Samedi 8 Août 2009. C’est l’avant dernier soir de la 39ème édition du Festival Interceltique de Lorient, et le dernier soir dans son pays avant un an, pour un certain Breton. Présence obligatoire, donc, afin de dire au revoir à ce cher pays comme il se doit. Dans le sac à dos : gobelets en plastique, reste de cubi de Cabernet, quelques bières bon marché… Juste ce qu’il faut pour passer une bonne soirée… sans compter sur les forces de l’ordre. Une nuit mouvementée, par Joran Le Stradic.
Sur place, retrouvailles avec trois alcoolytes qui ne prendront pas racine : l’un d’eux est… trop fatigué, dirons-nous… Je me retrouve donc seul, a priori. Mais dans « Festival Interceltique de Lorient », il y a « festival », « celte », et « Lorient ». Soit trois bonnes raisons de trouver des vieux potes ou de s’en faire des nouveaux.

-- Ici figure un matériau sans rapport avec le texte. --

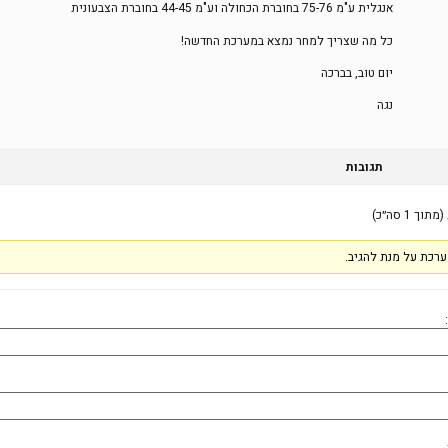
אנגלית ע"מ 75-76 בחוברת הכחולה וע"מ 44-45 בחוברת הצבעונית
כל מה שצריך למחר נמצא במערכת החדשה!
יום טוב, בברכה
נגה
תגובות
רכת על מנת להגיב.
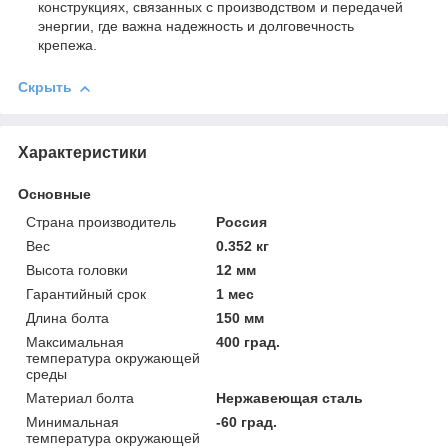
конструкциях, связанных с производством и передачей
энергии, где важна надежность и долговечность
крепежа.
Скрыть
Характеристики
Основные
Страна производитель
Россия
Вес
0.352 кг
Высота головки
12 мм
Гарантийный срок
1 мес
Длина болта
150 мм
Максимальная
400 град.
температура окружающей
среды
Материал болта
Нержавеющая сталь
Минимальная
-60 град.
температура окружающей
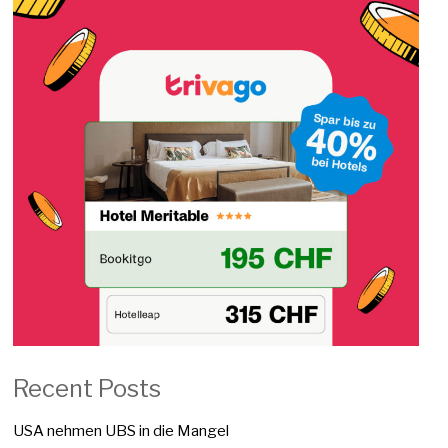
Recent Posts
USA nehmen UBS in die Mangel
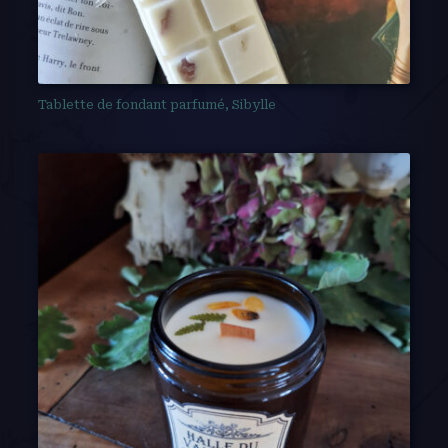
Tablette de fondant parfumé, Sibylle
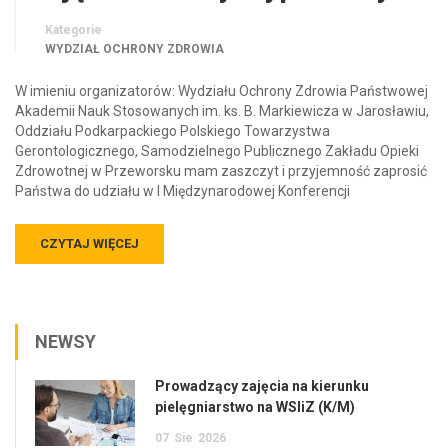
Kategorie
WYDZIAŁ OCHRONY ZDROWIA
W imieniu organizatorów: Wydziału Ochrony Zdrowia Państwowej
Akademii Nauk Stosowanych im. ks. B. Markiewicza w Jarosławiu,
Oddziału Podkarpackiego Polskiego Towarzystwa
Gerontologicznego, Samodzielnego Publicznego Zakładu Opieki
Zdrowotnej w Przeworsku mam zaszczyt i przyjemność zaprosić
Państwa do udziału w I Międzynarodowej Konferencji
CZYTAJ WIĘCEJ
NEWSY
Prowadzący zajęcia na kierunku
pielęgniarstwo na WSIiZ (K/M)
07
Sie
2026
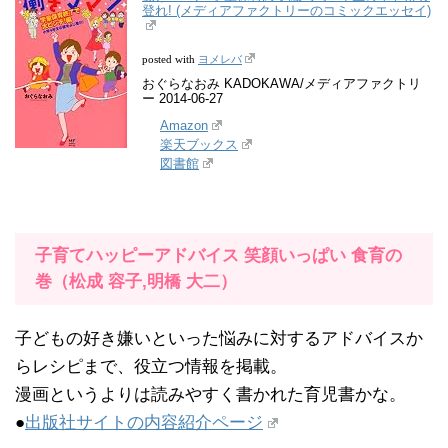
登れ! (メディアファクトリーのコミックエッセイ)
ヨメレバ
posted with
おぐらなおみ KADOKAWA/メディアファクトリ
ー 2014-06-27
Amazon
楽天ブックス
図書館
子育てハッピーアドバイス 笑顔いっぱい 食育の
巻（松成 容子,明橋 大二）
子どもの好き嫌いといった悩みに対するアドバイスか
らレシピまで、役立つ情報を掲載。
漫画というよりは読みやすく書かれた育児書かな。
●
出版社サイトの内容紹介ページ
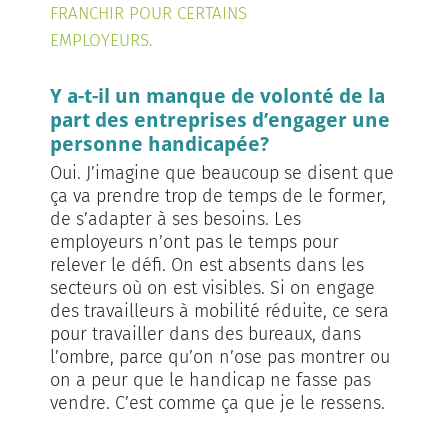
FRANCHIR POUR CERTAINS
EMPLOYEURS.
Y a-t-il un manque de volonté de la
part des entreprises d’engager une
personne handicapée?
Oui. J’imagine que beaucoup se disent que
ça va prendre trop de temps de le former,
de s’adapter à ses besoins. Les
employeurs n’ont pas le temps pour
relever le défi. On est absents dans les
secteurs où on est visibles. Si on engage
des travailleurs à mobilité réduite, ce sera
pour travailler dans des bureaux, dans
l’ombre, parce qu’on n’ose pas montrer ou
on a peur que le handicap ne fasse pas
vendre. C’est comme ça que je le ressens.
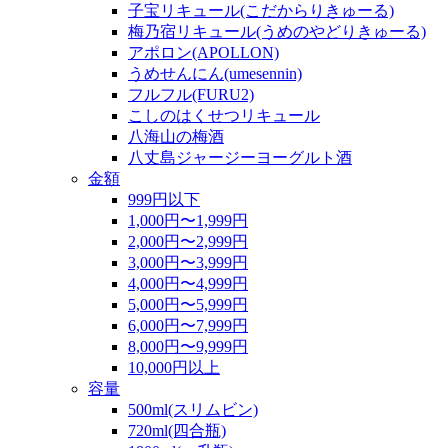
子宝リキュール(こだからりきゅーる)
梅乃宿リキュール(うめのやどりきゅーる)
アポロン(APOLLON)
うめせんにん(umesennin)
フルフル(FURU2)
こしのはくせつリキュール
八海山の梅酒
八丈島ジャージーヨーグルト酒
金額
999円以下
1,000円〜1,999円
2,000円〜2,999円
3,000円〜3,999円
4,000円〜4,999円
5,000円〜5,999円
6,000円〜7,999円
8,000円〜9,999円
10,000円以上
容量
500ml(スリムビン)
720ml(四合瓶)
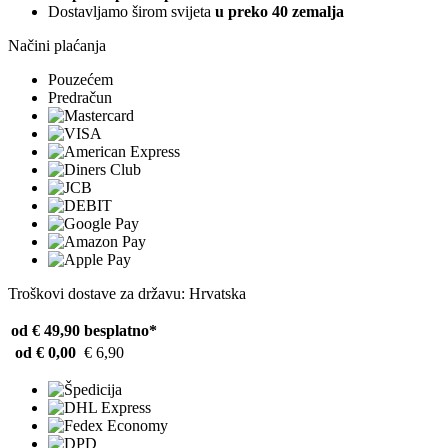
Dostavljamo širom svijeta
u preko 40 zemalja
Načini plaćanja
Pouzećem
Predračun
Troškovi dostave za državu: Hrvatska
od € 49,90
besplatno*
od € 0,00
€ 6,90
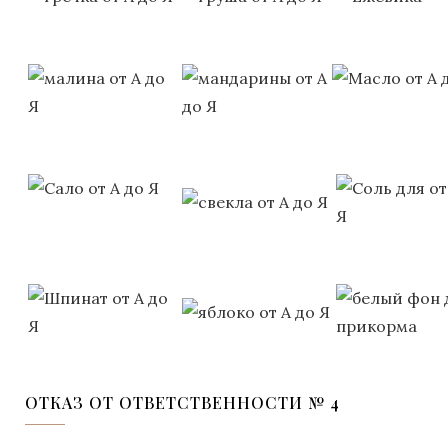
ОТКАЗ ОТ ОТВЕТСТВЕННОСТИ № 4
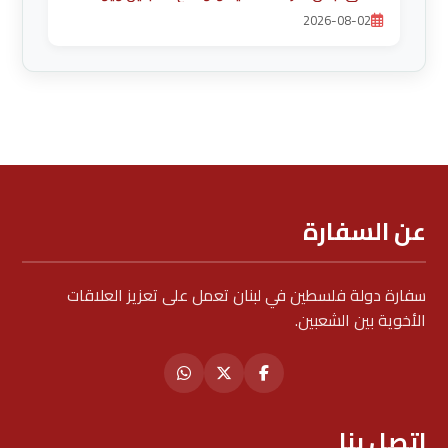
ضرورة حماية الخدمات الأساسية
2026-08-02
عن السفارة
سفارة دولة فلسطين في لبنان تعمل على تعزيز العلاقات
الأخوية بين الشعبين.
اتصل بنا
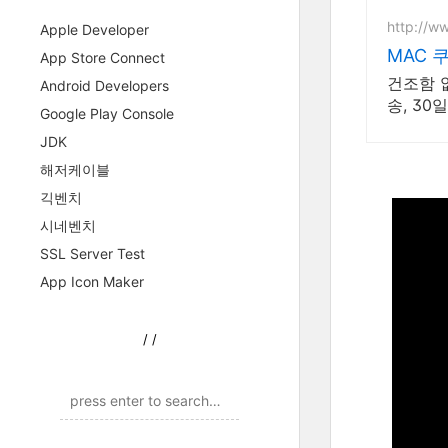
http://w
Apple Developer
MAC 
App Store Connect
건조함 
Android Developers
송, 30
Google Play Console
JDK
해저케이블
긱벤치
시네벤치
SSL Server Test
App Icon Maker
/
/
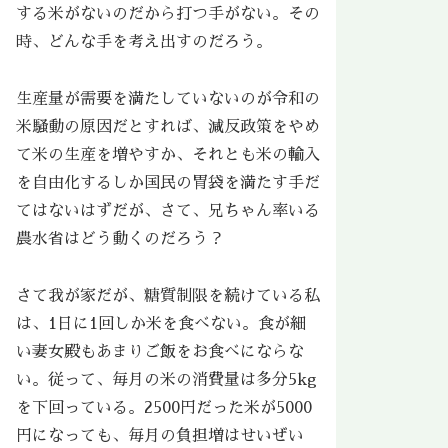
する米がないのだから打つ手がない。その
時、どんな手を考え出すのだろう。
生産量が需要を満たしていないのが令和の
米騒動の原因だとすれば、減反政策をやめ
て米の生産を増やすか、それとも米の輸入
を自由化するしか国民の胃袋を満たす手だ
てはないはずだが、さて、兄ちゃん率いる
農水省はどう動くのだろう？
さて我が家だが、糖質制限を続けている私
は、1日に1回しか米を食べない。食が細
い妻女殿もあまりご飯をお食べにならな
い。従って、毎月の米の消費量は多分5kg
を下回っている。2500円だった米が5000
円になっても、毎月の負担増はせいぜい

Bref, d’une rue à l’autre, d’un verre à l’autre, la soirée s’écoule, et on se retrouve sans trop comprendre comment, à 3h du mat’, sur les quais, nez à nez (ou plutôt « nez à casque ») avec un mur de CRS. Car c’est la règle désormais, passé 3h, les festivaliers doivent « évacuer » le centre ville et « se disperser ».
Nous avançons donc docilement, tels des moutons poussés par des bergers et leurs chiens, dans la direction que pointent les bâtons des bergers (ici, on ne parle pas de saucisson mais de tonfas). Quand ils pointent une direction. Parce que ces grands enfants aiment jouer aux Tortues Ninja/Jackie Chan/Power Rangers (rayez la mention inutile en fonction de votre enfance) en faisant tournoyer leur ustensile. Moi aussi quand j’étais petit je jouais à Michelangelo avec mon nunchaku en plastique, mais on ne m’a jamais payé pour. Enfin bon.

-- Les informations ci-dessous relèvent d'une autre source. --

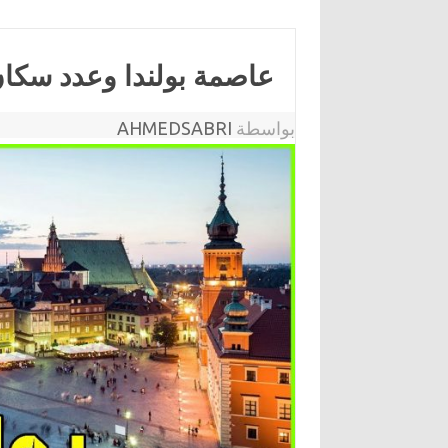
عاصمة بولندا وعدد سكان 
بواسطة
AHMEDSABRI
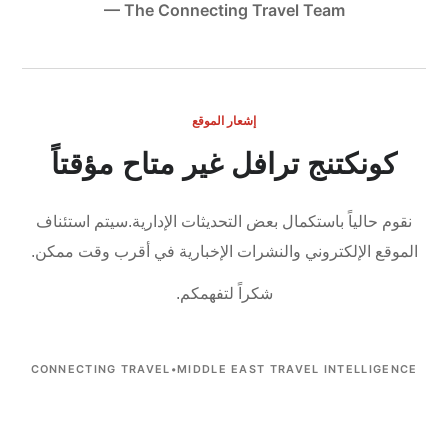
— The Connecting Travel Team
إشعار الموقع
كونكتنج ترافل غير متاح مؤقتاً
نقوم حالياً باستكمال بعض التحديثات الإدارية.
سيتم استئناف
الموقع الإلكتروني والنشرات الإخبارية في أقرب وقت ممكن.
شكراً لتفهمكم.
CONNECTING TRAVEL
•
MIDDLE EAST TRAVEL INTELLIGENCE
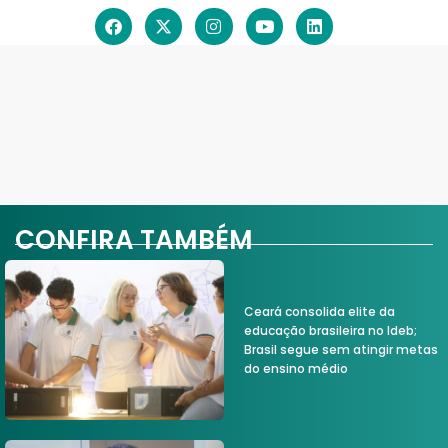
CONFIRA TAMBÉM
Ceará consolida elite da
educação brasileira no Ideb;
Brasil segue sem atingir metas
do ensino médio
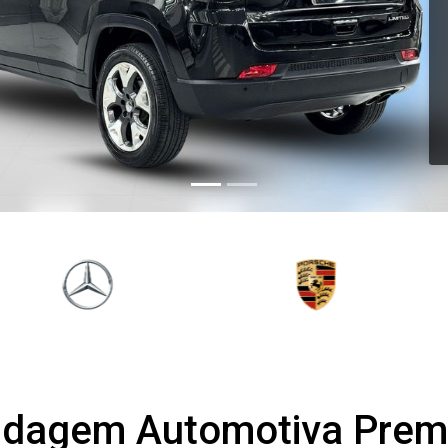
ndagem Automotiva Pre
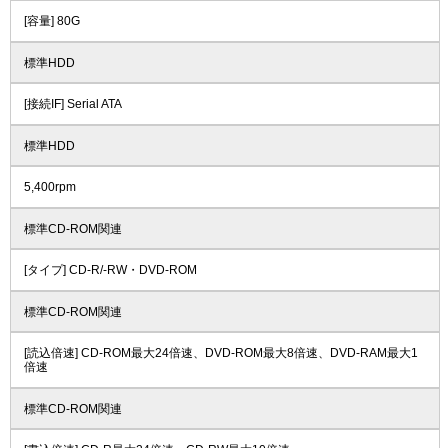
[容量] 80G
標準HDD
[接続IF] Serial ATA
標準HDD
5,400rpm
標準CD-ROM関連
[タイプ] CD-R/-RW・DVD-ROM
標準CD-ROM関連
[読込倍速] CD-ROM最大24倍速、DVD-ROM最大8倍速、DVD-RAM最大1
倍速
標準CD-ROM関連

Ce soir, ça s’annonce plutôt bien : la procession est relativement pacifique jusqu’au point stratégique de la place de l’Hôtel de Ville, dite « du Mac Do ». Quand je dis « plutôt bien », il faut comprendre « mois pire que la dernière fois ». Trois jours plus tôt, même endroit, même heure, le vélo d’un type recevait des violents coups de pieds et de bâtons pour le motif évident que le dit type ne poussait pas sa bicyclette assez rapidement, selon le radar des forces armées.
Au même moment, un athlétique jeune homme s’entrainait courageusement au 100m sprint, tandis que deux hommes de bleu vêtus (probablement les entraineurs de notre sportif) voulaient à tout prix lui faire pratiquer le relai, vu les efforts déployés pour tenter de donner leurs bâtons au coureur. Mais ils ne doivent pas être très malins comme entraineurs pour croire qu’on peut attraper un bâton avec la tête. Ou alors peut-être que c’est moi qui me trompe et que ce n’étaient pas des sportifs… Enfin bon…

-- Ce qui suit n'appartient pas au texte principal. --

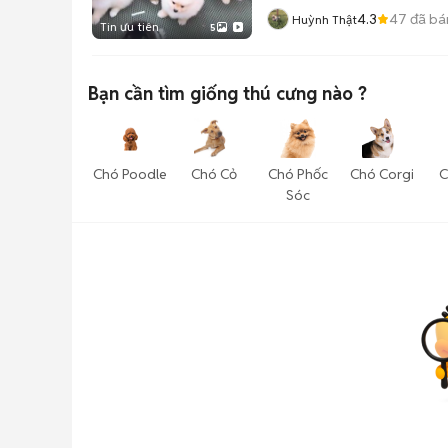
4.3
47
đã bá
Huỳnh Thật
Tin ưu tiên
5
Bạn cần tìm
giống thú cưng
nào ?
Chó Poodle
Chó Cỏ
Chó Phốc
Chó Corgi
C
Sóc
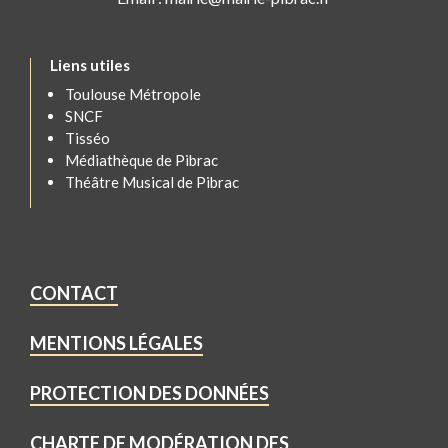
Liens utiles
Toulouse Métropole
SNCF
Tisséo
Médiathèque de Pibrac
Théâtre Musical de Pibrac
CONTACT
MENTIONS LÉGALES
PROTECTION DES DONNÉES
CHARTE DE MODÉRATION DES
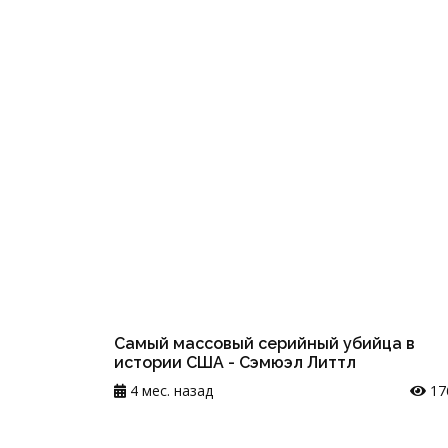
Самый массовый серийный убийца в
истории США - Сэмюэл Литтл
4 мес. назад
17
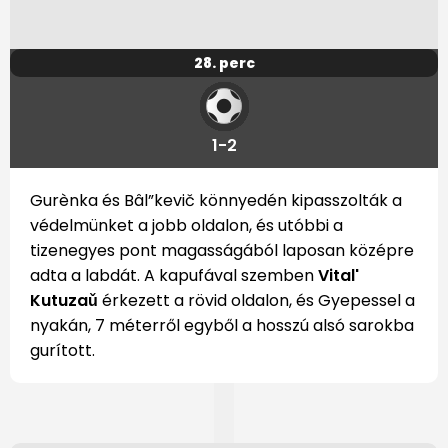
28. perc
1-2
Gurènka és Bâl”kevič könnyedén kipasszolták a
védelmünket a jobb oldalon, és utóbbi a
tizenegyes pont magasságából laposan középre
adta a labdát. A kapufával szemben
Vital'
Kutuzaǔ
érkezett a rövid oldalon, és Gyepessel a
nyakán, 7 méterről egyből a hosszú alsó sarokba
gurított.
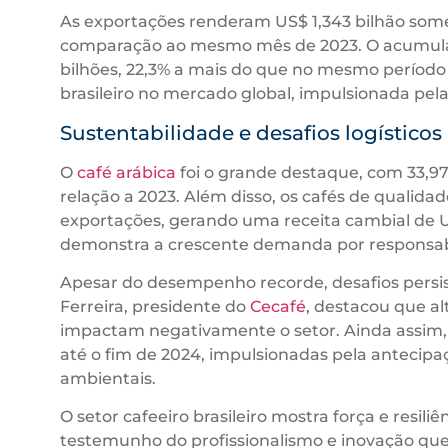
As exportações renderam US$ 1,343 bilhão so
comparação ao mesmo mês de 2023. O acumulado
bilhões, 22,3% a mais do que no mesmo período d
brasileiro no mercado global, impulsionada pel
Sustentabilidade e desafios logísticos
O
café arábica
foi o grande destaque, com 33,9
relação a 2023. Além disso, os cafés de qualida
exportações, gerando uma receita cambial de US
demonstra a crescente demanda por responsab
Apesar do desempenho recorde, desafios persist
Ferreira, presidente do
Cecafé
, destacou que alt
impactam negativamente o setor. Ainda assim,
até o fim de 2024, impulsionadas pela anteci
ambientais.
O setor cafeeiro brasileiro mostra força e resi
testemunho do profissionalismo e inovação que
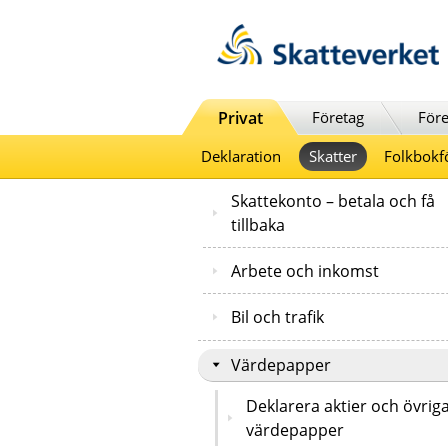
Till innehåll
Till navigationen
Till chattrobot
Privat
Företag
Före
Deklaration
Skatter
Folkbokf
Skattekonto – betala och få
tillbaka
Arbete och inkomst
Bil och trafik
Värdepapper
Deklarera aktier och övrig
värdepapper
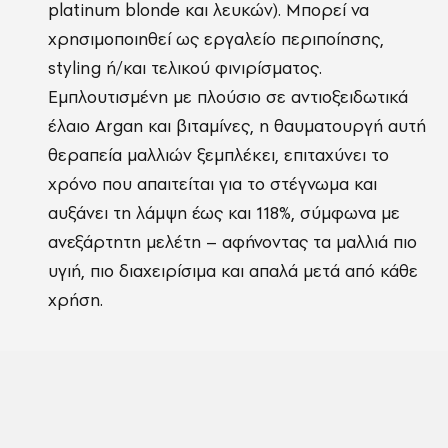
platinum blonde και λευκών). Μπορεί να
χρησιμοποιηθεί ως εργαλείο περιποίησης,
styling ή/και τελικού φινιρίσματος.
Εμπλουτισμένη με πλούσιο σε αντιοξειδωτικά
έλαιο Argan και βιταμίνες, η θαυματουργή αυτή
θεραπεία μαλλιών ξεμπλέκει, επιταχύνει το
χρόνο που απαιτείται για το στέγνωμα και
αυξάνει τη λάμψη έως και 118%, σύμφωνα με
ανεξάρτητη μελέτη – αφήνοντας τα μαλλιά πιο
υγιή, πιο διαχειρίσιμα και απαλά μετά από κάθε
χρήση.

On avait aussi eu droit à une démonstration de maitre chien vachement impressionnante : la scène classique du type qui se fait plaquer à terre par deux canidés germaniques, mais là, il ne portait même pas d’équipement de protection en mousse ! Balèze j’vous dis. M’enfin les chiens étaient muselés quand même, hein, moi j’l'ai bien vu le truc. Il suffit d’être un peu cascadeur et puis t’as presque pas mal.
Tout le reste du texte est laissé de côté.